::: Task inputs :::
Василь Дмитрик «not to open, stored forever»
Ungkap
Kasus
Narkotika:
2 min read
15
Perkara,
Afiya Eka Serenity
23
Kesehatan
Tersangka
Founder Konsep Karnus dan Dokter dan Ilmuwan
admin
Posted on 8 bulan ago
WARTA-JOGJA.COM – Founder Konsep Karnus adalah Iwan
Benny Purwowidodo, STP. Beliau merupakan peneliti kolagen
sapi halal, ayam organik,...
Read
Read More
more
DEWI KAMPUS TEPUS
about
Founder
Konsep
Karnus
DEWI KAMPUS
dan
:::
# Exercise brief:
Every line of the entries above that includes "Founder" should be copied.

# Exercise output:
Founder Konsep Karnus dan Dokter dan Ilmuwan
WARTA-JOGJA.COM – Founder Konsep Karnus adalah Iwan
Founder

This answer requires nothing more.